Frequently Asked Questions
What should I try after Remicade fails for Crohn’s disease?
Current 2026 treatment guidelines recommend switching to a different mechanism of action rather than trying another TNF blocker. The strongest evidence supports risankizumab (Skyrizi), guselkumab (Tremfya), or upadacitinib (Rinvoq) as next-line options. Risankizumab has the most head-to-head data in Remicade-failure patients, with the SEQUENCE trial showing it nearly doubled endoscopic remission rates compared to ustekinumab.
Is Skyrizi better than Stelara after Remicade stops working?
In the SEQUENCE trial published in the New England Journal of Medicine, risankizumab achieved endoscopic remission in 31.8 percent of anti-TNF-failure patients at week 48, compared to 16.2 percent for ustekinumab. Clinical remission rates were 60.8 percent versus 40.8 percent. Based on this head-to-head comparison, risankizumab appears to be the superior choice in this population, though individual responses can vary.
Can I take a pill instead of injections for Crohn’s disease?
Yes. Upadacitinib (Rinvoq) is an oral JAK inhibitor approved for moderate-to-severe Crohn’s disease. It showed clinical remission rates of 38.9 to 49.5 percent in induction trials. However, it carries a boxed warning for serious infections, cardiovascular events, and other risks, so it requires careful discussion with your doctor about whether the convenience of oral dosing aligns with your individual risk profile.
What is the newest biologic approved for Crohn’s disease?

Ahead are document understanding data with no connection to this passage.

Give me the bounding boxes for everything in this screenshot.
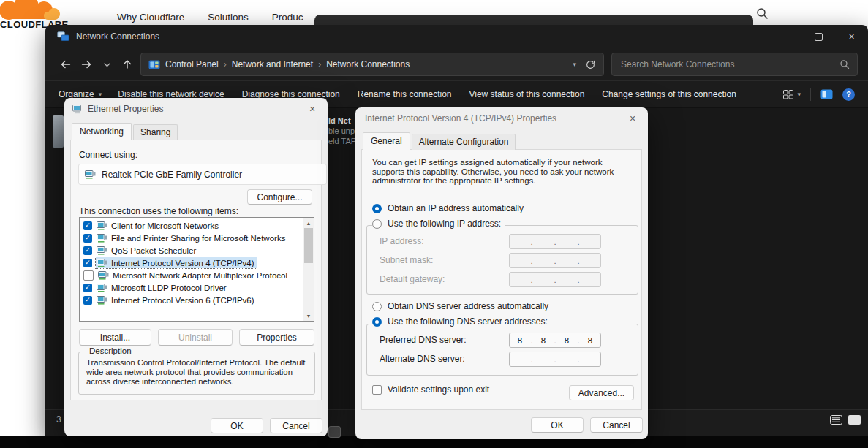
breadcrumb-item[interactable]: Control Panel <box>165 59 219 69</box>
alternate-dns-input[interactable]: ... <box>509 352 601 367</box>
page-search-icon[interactable] <box>756 7 769 20</box>
preferred-dns-input[interactable]: 8.8.8.8 <box>509 333 601 348</box>
connection-item-row[interactable]: ✓ Microsoft LLDP Protocol Driver <box>80 281 303 294</box>
ip-dot-separator: . <box>530 238 533 246</box>
navigation-toolbar: Control Panel›Network and Internet›Netwo… <box>45 48 868 80</box>
close-button[interactable]: × <box>835 25 868 48</box>
breadcrumb-item[interactable]: Network Connections <box>326 59 410 69</box>
back-button[interactable] <box>56 54 76 75</box>
item-checkbox-icon[interactable]: ✓ <box>83 246 92 255</box>
grid-view-icon <box>783 90 794 99</box>
item-checkbox-icon[interactable]: ✓ <box>83 296 92 305</box>
properties-button[interactable]: Properties <box>239 329 314 346</box>
validate-settings-checkbox[interactable]: Validate settings upon exit <box>372 384 489 395</box>
radio-icon[interactable] <box>372 219 382 229</box>
details-view-icon[interactable] <box>830 415 842 425</box>
advanced-button[interactable]: Advanced... <box>569 385 634 400</box>
tab-alternate-configuration[interactable]: Alternate Configuration <box>412 134 516 150</box>
radio-use-ip[interactable]: Use the following IP address: <box>372 219 505 229</box>
help-button[interactable]: ? <box>842 88 855 101</box>
ipv4-cancel-button[interactable]: Cancel <box>590 417 643 433</box>
divider <box>810 88 811 101</box>
connection-item-row[interactable]: ✓ Client for Microsoft Networks <box>80 219 303 232</box>
radio-icon[interactable] <box>372 302 382 311</box>
radio-icon[interactable] <box>372 204 382 213</box>
minimize-button[interactable] <box>769 25 802 48</box>
forward-button[interactable] <box>76 54 97 75</box>
connection-item-row[interactable]: ✓ QoS Packet Scheduler <box>80 244 303 257</box>
breadcrumb-separator-icon: › <box>224 59 227 69</box>
ip-octet[interactable]: 8 <box>533 336 554 345</box>
scroll-up-icon[interactable]: ▲ <box>303 218 314 228</box>
preview-pane-icon[interactable] <box>820 89 833 99</box>
network-component-icon <box>97 221 107 230</box>
ip-octet[interactable]: 8 <box>580 336 600 345</box>
minimize-icon <box>782 37 790 37</box>
item-checkbox-icon[interactable]: ✓ <box>83 259 92 267</box>
breadcrumb-item[interactable]: Network and Internet <box>232 59 313 69</box>
radio-obtain-ip[interactable]: Obtain an IP address automatically <box>372 203 528 213</box>
uninstall-button[interactable]: Uninstall <box>158 329 233 346</box>
ip-octet[interactable]: 8 <box>556 336 577 345</box>
item-label: File and Printer Sharing for Microsoft N… <box>111 234 285 243</box>
address-bar[interactable]: Control Panel›Network and Internet›Netwo… <box>140 53 604 76</box>
tab-networking[interactable]: Networking <box>72 123 132 140</box>
ethernet-cancel-button[interactable]: Cancel <box>270 418 322 433</box>
checkbox-icon[interactable] <box>372 385 382 395</box>
ipv4-ok-button[interactable]: OK <box>531 417 584 433</box>
item-checkbox-icon[interactable] <box>83 270 94 281</box>
search-input[interactable] <box>619 58 839 70</box>
item-checkbox-icon[interactable]: ✓ <box>83 284 92 292</box>
subnet-mask-input[interactable]: ... <box>509 253 601 268</box>
ipv4-dialog-titlebar[interactable]: Internet Protocol Version 4 (TCP/IPv4) P… <box>355 107 648 129</box>
radio-use-dns[interactable]: Use the following DNS server addresses: <box>372 316 552 327</box>
listbox-scrollbar[interactable]: ▲ ▼ <box>303 218 314 321</box>
clipped-adapter-text: ble unp <box>328 126 356 135</box>
view-options-button[interactable]: ▾ <box>783 90 801 99</box>
alternate-dns-label: Alternate DNS server: <box>380 354 465 364</box>
command-item[interactable]: View status of this connection <box>469 89 584 99</box>
ip-address-input[interactable]: ... <box>509 234 601 249</box>
close-icon[interactable]: × <box>300 100 325 118</box>
ip-dot-separator: . <box>554 238 556 246</box>
command-item[interactable]: Rename this connection <box>358 89 452 99</box>
tray-icon[interactable] <box>328 426 341 438</box>
adapter-row[interactable]: Realtek PCIe GbE Family Controller <box>78 164 327 185</box>
tab-sharing[interactable]: Sharing <box>133 124 178 140</box>
refresh-icon[interactable] <box>585 59 596 70</box>
search-box[interactable] <box>611 53 858 76</box>
scrollbar-thumb[interactable] <box>304 228 313 263</box>
nav-link[interactable]: Why Cloudflare <box>117 12 184 23</box>
maximize-button[interactable] <box>802 25 835 48</box>
radio-icon[interactable] <box>372 317 382 327</box>
explorer-titlebar[interactable]: Network Connections × <box>45 25 868 48</box>
connection-item-row[interactable]: ✓ Internet Protocol Version 4 (TCP/IPv4) <box>80 257 303 269</box>
connection-item-row[interactable]: ✓ File and Printer Sharing for Microsoft… <box>80 232 303 244</box>
item-label: Client for Microsoft Networks <box>111 221 219 230</box>
close-icon[interactable]: × <box>620 110 645 127</box>
radio-label: Obtain an IP address automatically <box>388 203 524 213</box>
item-checkbox-icon[interactable]: ✓ <box>83 221 92 230</box>
connection-items-listbox[interactable]: ✓ Client for Microsoft Networks✓ File an… <box>79 217 314 322</box>
ethernet-ok-button[interactable]: OK <box>211 418 263 433</box>
address-dropdown-icon[interactable]: ▾ <box>573 61 576 68</box>
recent-locations-button[interactable] <box>97 54 117 75</box>
ethernet-properties-dialog: Ethernet Properties × Networking Sharing… <box>64 98 328 436</box>
configure-button[interactable]: Configure... <box>247 189 312 205</box>
ip-octet[interactable]: 8 <box>510 336 530 345</box>
scroll-down-icon[interactable]: ▼ <box>303 311 314 321</box>
up-button[interactable] <box>117 54 137 75</box>
up-arrow-icon <box>121 58 133 70</box>
radio-obtain-dns[interactable]: Obtain DNS server address automatically <box>372 301 553 311</box>
connection-item-row[interactable]: Microsoft Network Adapter Multiplexor Pr… <box>80 269 303 281</box>
install-button[interactable]: Install... <box>79 329 151 346</box>
command-item[interactable]: Change settings of this connection <box>602 89 736 99</box>
default-gateway-input[interactable]: ... <box>509 272 601 287</box>
nav-link[interactable]: Produc <box>272 12 303 23</box>
thumbnail-view-icon[interactable] <box>848 415 861 425</box>
tab-general[interactable]: General <box>363 132 410 150</box>
ethernet-dialog-titlebar[interactable]: Ethernet Properties × <box>64 98 328 120</box>
nav-link[interactable]: Solutions <box>208 12 249 23</box>
item-checkbox-icon[interactable]: ✓ <box>83 234 92 243</box>
connection-item-row[interactable]: ✓ Internet Protocol Version 6 (TCP/IPv6) <box>80 294 303 306</box>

Guselkumab (Tremfya) received FDA approval for moderately to severely active Crohn’s disease on March 20, 2025. It is an IL-23 inhibitor that offers both subcutaneous and intravenous induction options, making it the most flexible IL-23 inhibitor currently available for Crohn’s. Its GALAXI trials showed 47 percent clinical remission at week 12 in both studies.
Why do doctors no longer recommend switching to another TNF blocker after Remicade?
When Remicade fails, the underlying issue is often that TNF-alpha is not the primary driver of that patient’s inflammation. Switching to adalimumab or certolizumab targets the same pathway with predictably diminished returns. Network meta-analyses and updated guidelines now show that switching to a different mechanism — IL-23 inhibition or JAK inhibition — yields significantly better outcomes for most patients than cycling within the TNF class.
How effective is Rinvoq in patients who have failed multiple treatments?
A real-world UK study of 93 patients, where 98 percent had prior anti-TNF exposure and 41 percent had failed three or more drug classes, found that upadacitinib still achieved meaningful clinical responses. A separate multicenter study reported 52.1 percent clinical remission at 12 weeks and 55.9 percent at six months, suggesting it retains efficacy even in heavily pretreated patients.